Après des évasions de prison, des pillages de banques et des combats jusque dans des maisons, l’État de Khartoum a donné « congé jusqu’à nouvel ordre » aux fonctionnaires. La police, elle, s’est déployée dans la capitale, ce qui contraste avec son absence des dernières semaines.

L’ONU s’inquiète particulièrement de la situation au Darfour-Ouest, où une centaine de personnes ont été tuées dans des combats auxquels, selon elle, participent des civils.

Cette région a été marquée par la sanglante guerre civile déclenchée en 2003 entre la dictature d’Omar el-Béchir et des minorités ethniques.

Au Tchad voisin, arrivés à dos d’âne, à cheval, sur des charrettes ou à pied, des réfugiés disent avoir été pris pour cibles par les FSR du général Daglo.

« Elles ont attaqué notre village, et lorsque certains d’entre nous ont voulu sortir de leur maison, elles les ont tués », raconte Bousseyna Mohamed Arabi, 37 ans.

« Efforts timides »

Sur le plan diplomatique, les efforts se poursuivent : Riyad veut convoquer l’Organisation de la coopération islamique, après avoir reçu un émissaire du général Burhane. La Ligue arabe — profondément divisée sur le Soudan — a pour sa part reporté à mardi la suite de ses discussions, tandis que les Émirats arabes unis, alliés du général Daglo, ont annoncé avoir appelé le chef de l’armée.

Plusieurs pays poursuivent les évacuations. Un navire américain a ainsi évacué lundi plus de 500 personnes vers l’Arabie saoudite.

Cet « exode reflète une réalité bien sombre », déplore Alex de Waal, spécialiste du Soudan, « les États-Unis comme les autres puissances ne faisant que des efforts timides et tardifs pour arrêter les combats et aider les Soudanais ».

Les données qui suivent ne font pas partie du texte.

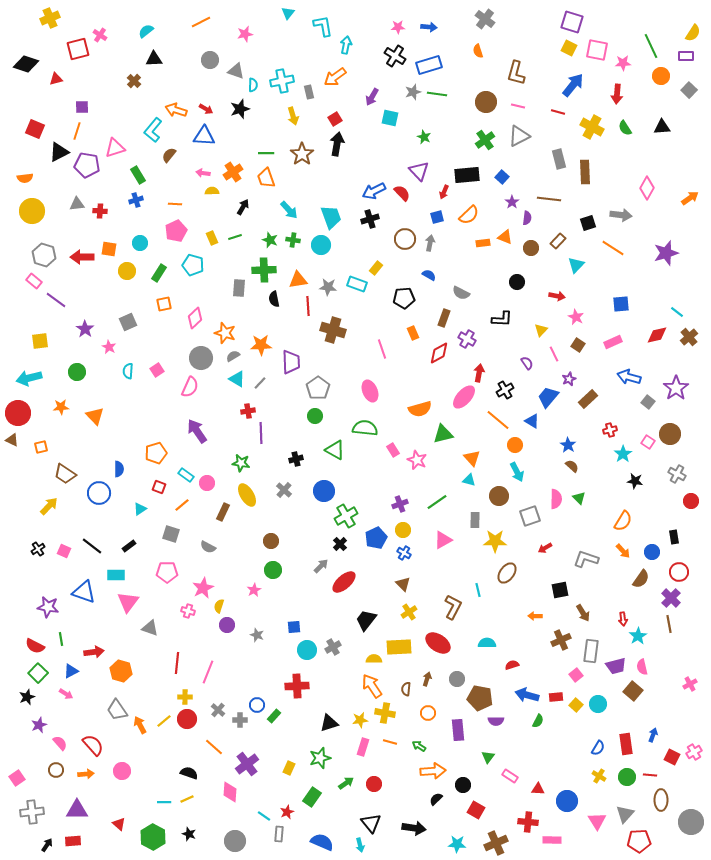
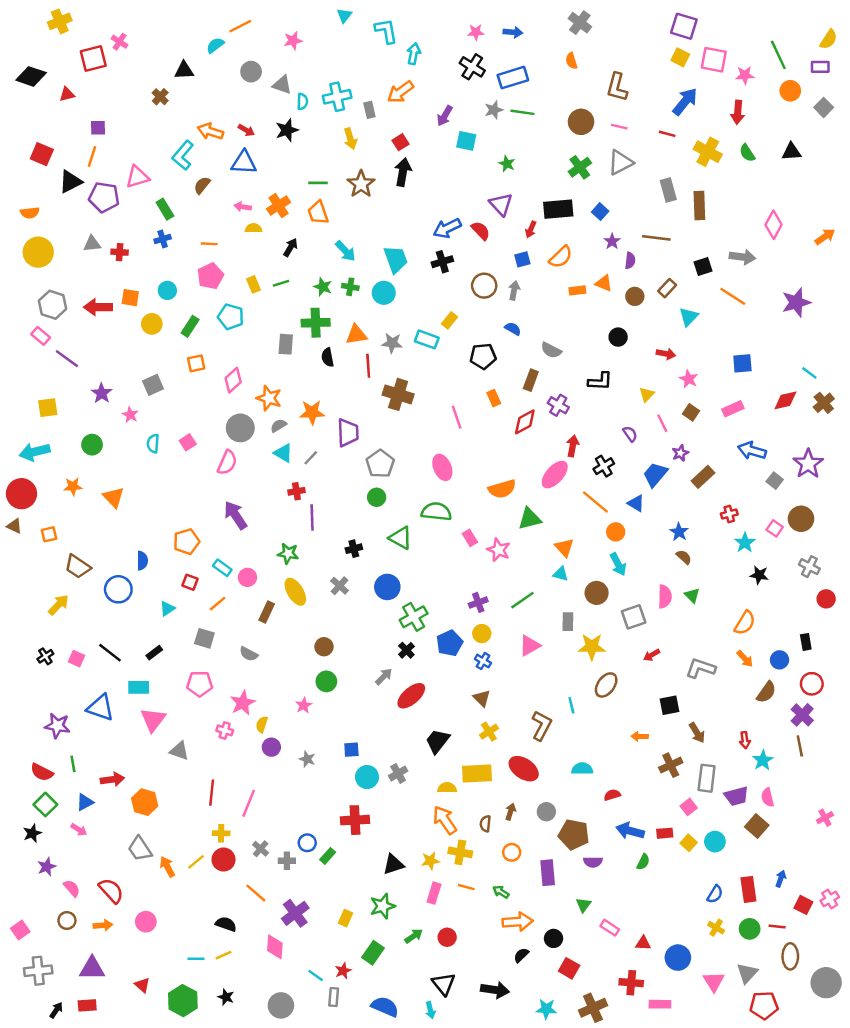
cyan semicircle: (146, 31) -> (215, 45), moved

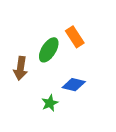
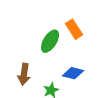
brown arrow: (21, 68) -> (24, 74), moved

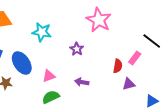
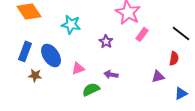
pink rectangle: (135, 58) -> (142, 34), moved
red semicircle: (118, 66) -> (174, 58), moved
green semicircle: (51, 97) -> (91, 89), moved

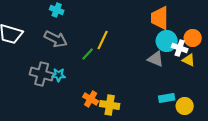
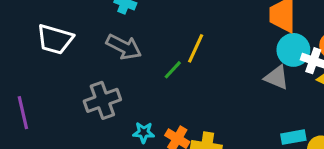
gray cross: (42, 74) -> (102, 100), turned -35
cyan star: (59, 75) -> (144, 132), moved

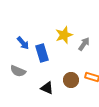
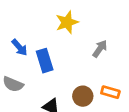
yellow star: (64, 35) -> (67, 22), moved

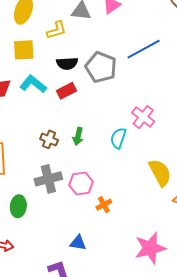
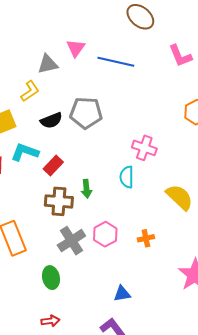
blue line: (144, 49) -> (116, 62), moved, turned 60
red rectangle: (67, 91) -> (53, 165), moved
brown cross: (49, 139) -> (59, 201), size x1.5
orange cross: (104, 205) -> (146, 238), moved, turned 35

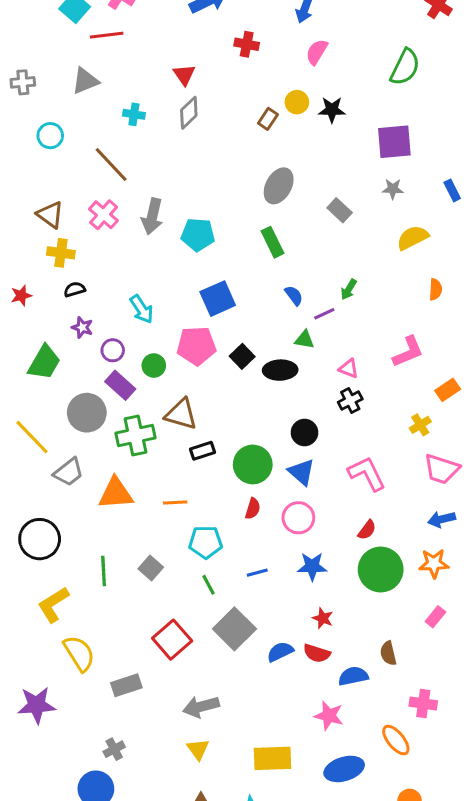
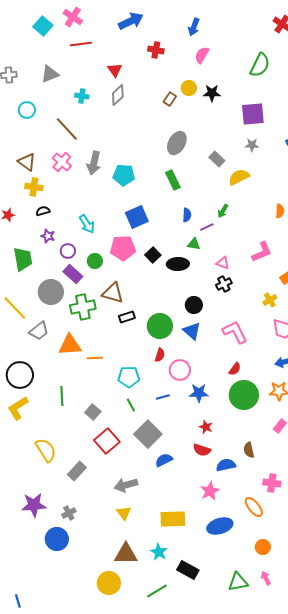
red line: (107, 35) -> (81, 44), moved
yellow semicircle: (413, 238) -> (239, 177), moved
blue semicircle: (294, 295) -> (187, 215), turned 40
green trapezoid: (44, 362) -> (23, 259), turned -40
orange line: (175, 503) -> (95, 358), moved
pink circle: (298, 518) -> (180, 370), moved
gray square: (151, 568) -> (93, 412), moved
yellow L-shape: (53, 605) -> (18, 408), moved
blue semicircle: (280, 652) -> (164, 460), moved
gray rectangle: (126, 685) -> (77, 471), turned -30
purple star: (37, 705) -> (34, 505), moved
pink star: (329, 716) -> (210, 491), turned 30

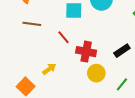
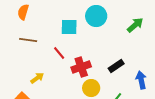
red cross: (86, 52) -> (81, 67), turned -30
yellow arrow: (49, 69) -> (37, 78), moved

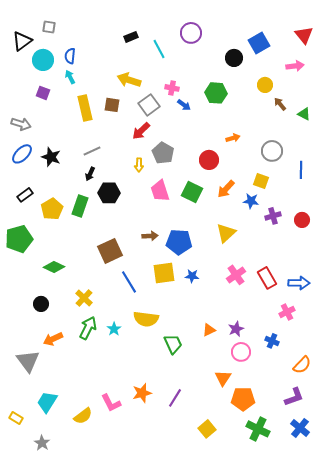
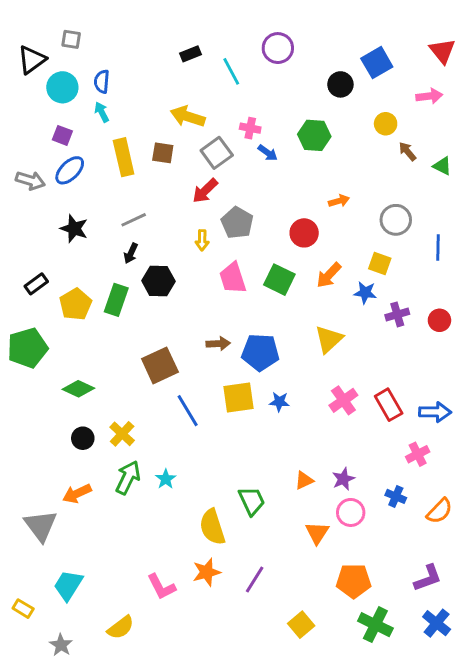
blue ellipse: (22, 154) -> (70, 170), moved
black circle: (41, 304) -> (83, 438), moved
yellow semicircle: (146, 319) -> (212, 527), moved, turned 65
orange semicircle: (302, 365) -> (439, 511), moved
orange triangle: (223, 378) -> (317, 533), moved
yellow semicircle: (83, 416) -> (121, 627), moved

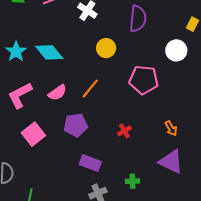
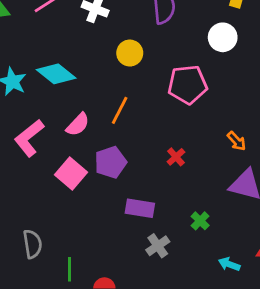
pink square: (33, 134) -> (71, 174), moved
green cross: (132, 181) -> (200, 221), turned -32

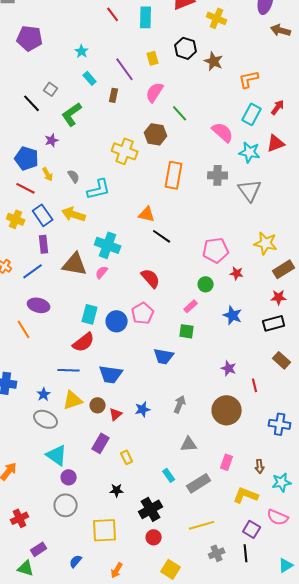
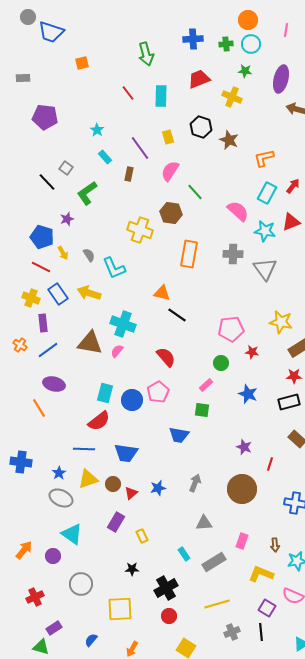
cyan L-shape: (99, 189) -> (114, 268), turned 80
purple rectangle: (44, 244) -> (43, 323), moved
red line: (255, 385) -> (270, 464), turned 32
purple circle: (69, 477) -> (53, 556), moved

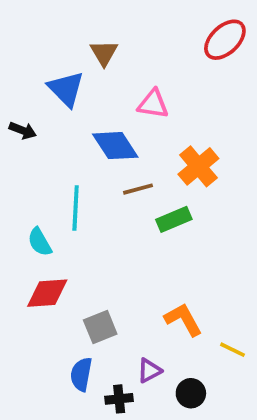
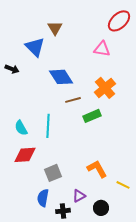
pink triangle: (153, 104) -> (102, 49), moved
cyan line: (76, 208) -> (48, 126), moved

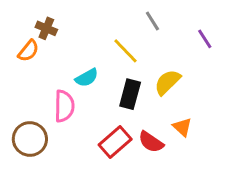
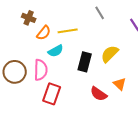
orange semicircle: (28, 51) -> (44, 33), moved
yellow line: (126, 51) -> (68, 31), moved, turned -54
brown circle: (30, 139) -> (15, 72), moved
red rectangle: (115, 142) -> (52, 94), moved, turned -30

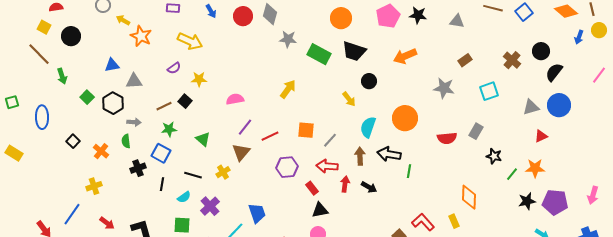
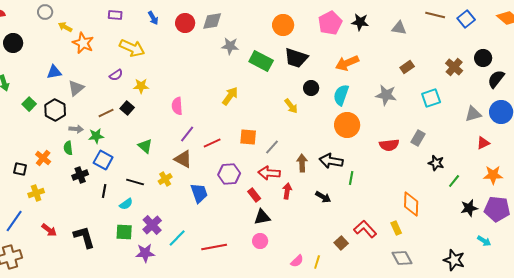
gray diamond: (270, 14) -> (212, 21), turned 65
gray triangle: (134, 81) -> (76, 88), turned -36
pink semicircle: (235, 99) -> (177, 106), turned -84
cyan semicircle: (368, 127) -> (341, 95), moved
green star: (169, 129) -> (96, 136), moved
black square: (73, 141) -> (20, 169), moved, turned -32
brown triangle: (241, 152) -> (183, 159), turned -42
orange star: (535, 168) -> (493, 175), moved
black arrow: (369, 187) -> (323, 197), moved
purple cross: (210, 206) -> (152, 225), moved
blue trapezoid: (257, 213) -> (199, 193), moved

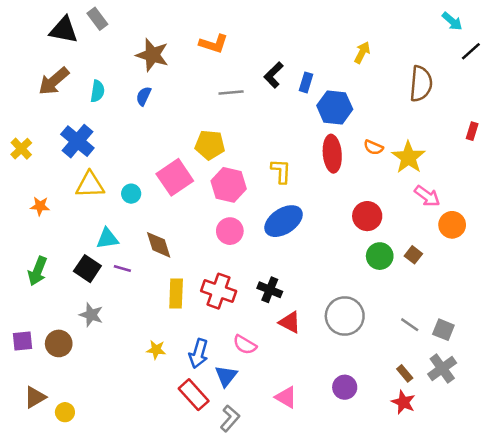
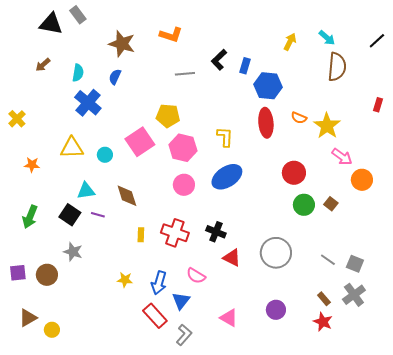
cyan arrow: (452, 21) -> (327, 38), moved
brown arrow: (54, 81) -> (43, 65), size x0.6
blue cross: (77, 141) -> (88, 103), moved
yellow rectangle: (176, 294) -> (141, 235), size x0.6

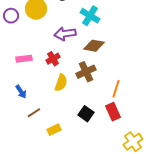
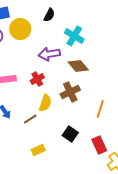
brown diamond: (94, 46) -> (78, 66), turned 40
red rectangle: (113, 112) -> (99, 145), moved
brown line: (34, 113) -> (30, 119), moved

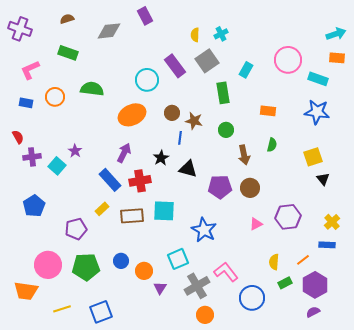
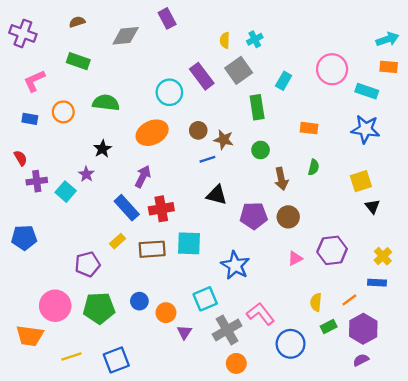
blue line: (180, 138) -> (207, 159), turned 64
black star: (161, 158) -> (102, 149), moved
blue pentagon: (34, 206) -> (24, 238), moved, turned 30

Selon lui, les États les plus impliqués — l’Égypte, l’Arabie saoudite et les Émirats arabes unis — n’ont jamais « voulu voir une révolution démocratique dans le monde arabe ».

Le putsch d’octobre 2021 avait refermé la parenthèse de la transition démocratique entamée à la chute en 2019 du dictateur Omar el-Béchir.